Multi-hump software development is a concept in software development where every major feature passes through multiple stages until the given feature is deemed good enough to be included in a software release. In a typical scrum model, multiple features can co-exist and be progressed at different stages within every given sprint.

Typically a multi-hump development consists of three stages, such as 1) research, 2) development, 3) alignment. The reason for having three distinct phases is the assumption that each stage must be completed within the scope of a single sprint - providing a demo of each feature to all stakeholders before progressing implementation to next stage. Each stage may be repeated if not finished; however, the sequence of stages remain fixed.

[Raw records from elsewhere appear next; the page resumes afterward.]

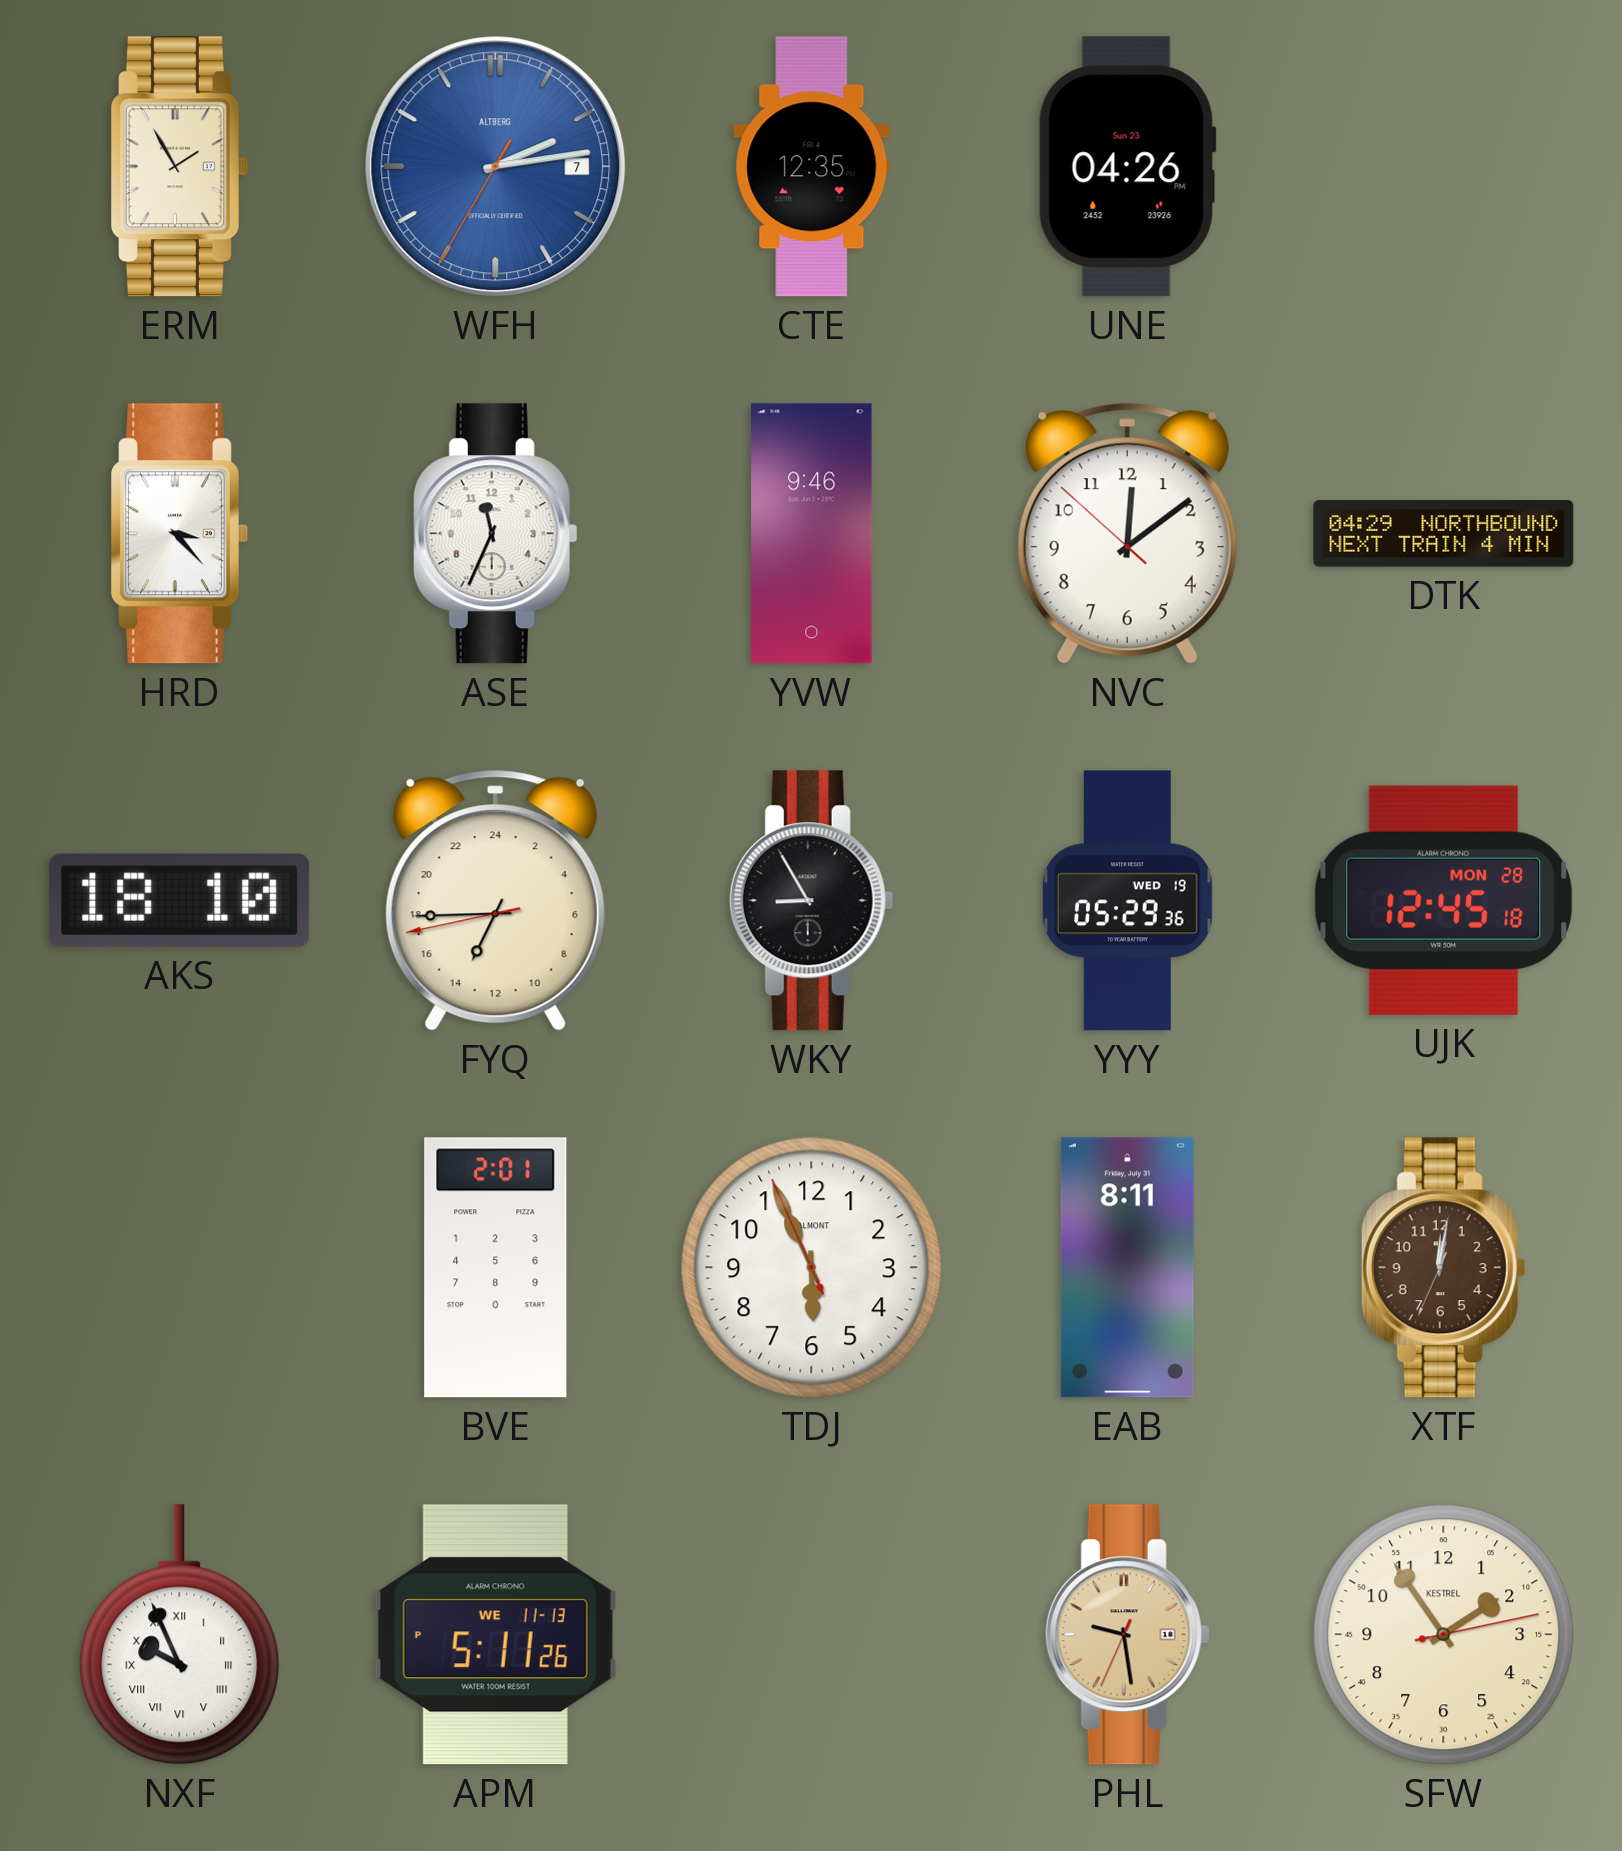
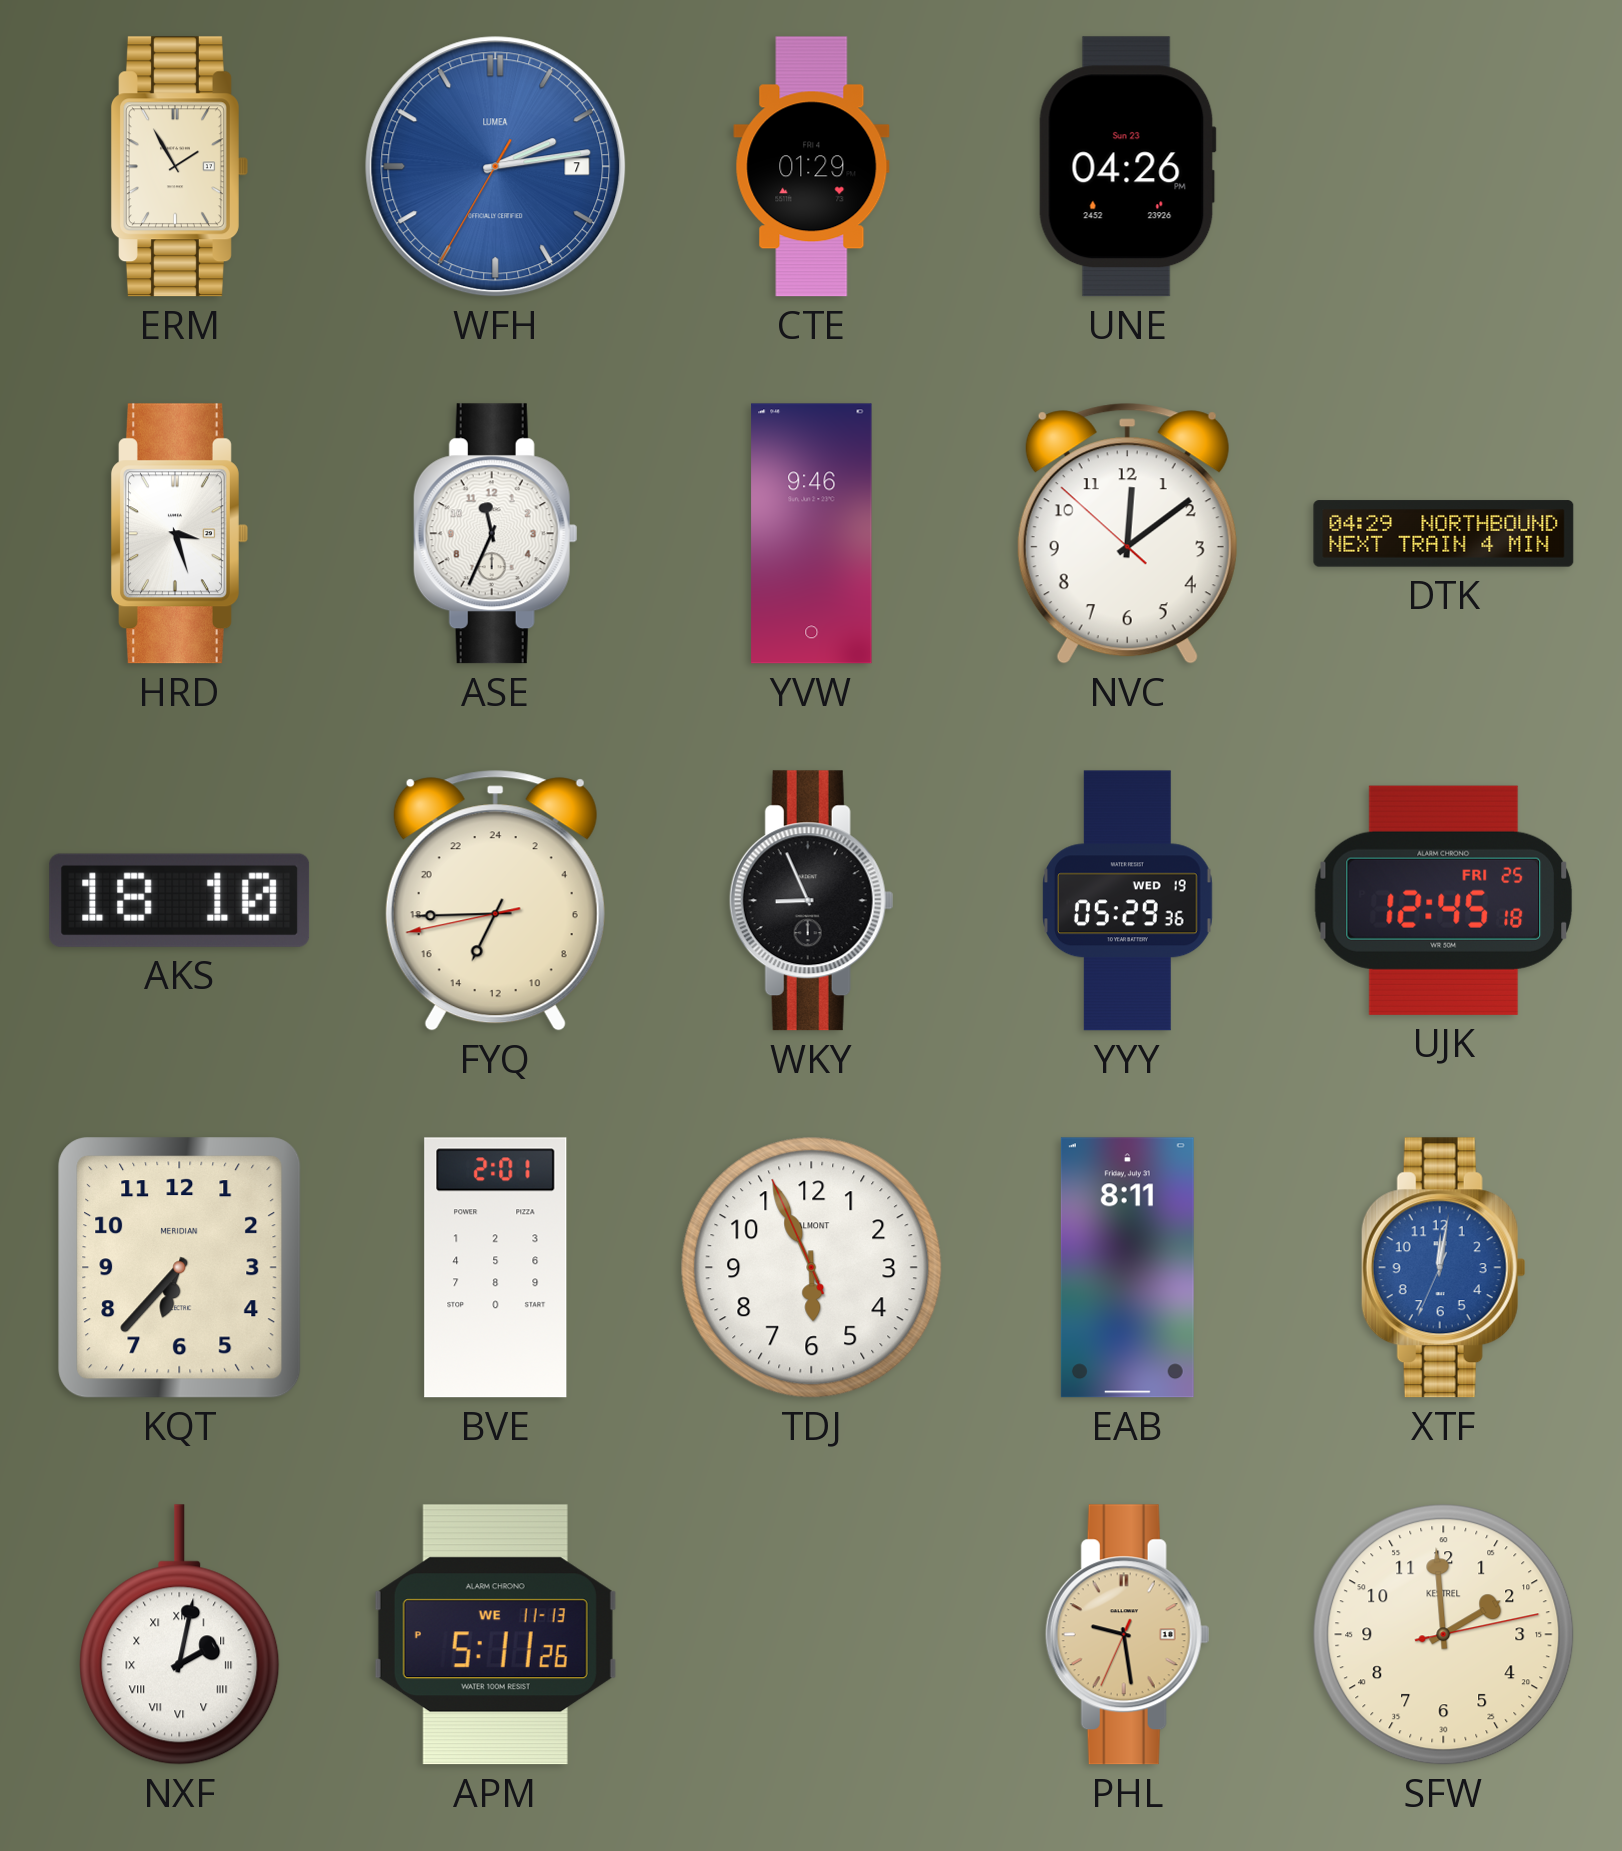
WFH brand: ALTBERG -> LUMEA
CTE: 12:35 -> 01:29
HRD: 3:23 -> 3:27
WKY: 8:55 -> 8:56
UJK date: MON 28 -> FRI 25
KQT: none -> 6:37
XTF dial: brown -> blue
NXF: 9:56 -> 2:02
SFW: 1:54 -> 1:59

The research phase is all about creating feature prototypes. Research phase typically focuses on creating multiple prototypes to be presented to project stakeholders (and potentially also test users). The research phase maybe even repeated until a go-ahead is given to a given direction for developing a production-grade final functionality. Therefore research phase minimises the amount of time needed to create specifications and time potentially wasted due to wrong understanding of business and usability targets.

The development phase is all about creating a testable feature. Development phase focuses on delivering the working candidate of a feature covering all user stories and being testable by all test cases. The development phase ensures that each feature is delivered given the quality and engineering standards required to provide the feature's further maintainability and testability. The development phase is only finished when the software is deemed suitable for integrating with the product, and all test cases are already created. The development phase, therefore, minimises risks of shipping non-testable or non-maintainable code.

Alignment phase is all about integrating the final feature. Alignment phase focuses on validating feature candidate by checking if the feature is passing all quality metrics and testing scenarios. The alignment phase may require further improvements due to discovered security or quality issues. The testing phase ensures that each feature is integrated with product mainline given the quality standards necessary to ensure quality, for example: covering stability and security of a feature. The testing phase is only finished when the software is free of major quality issues.

The key point in this concept in multi-hump development is that at no point there should be any code freezes and no single-phase (sprint) should be deemed stabilisation phase as such. Instead, different functionalities should be progressed through all stages: research, development and alignment and therefore may appear in different sprints even three times as different implementation phases.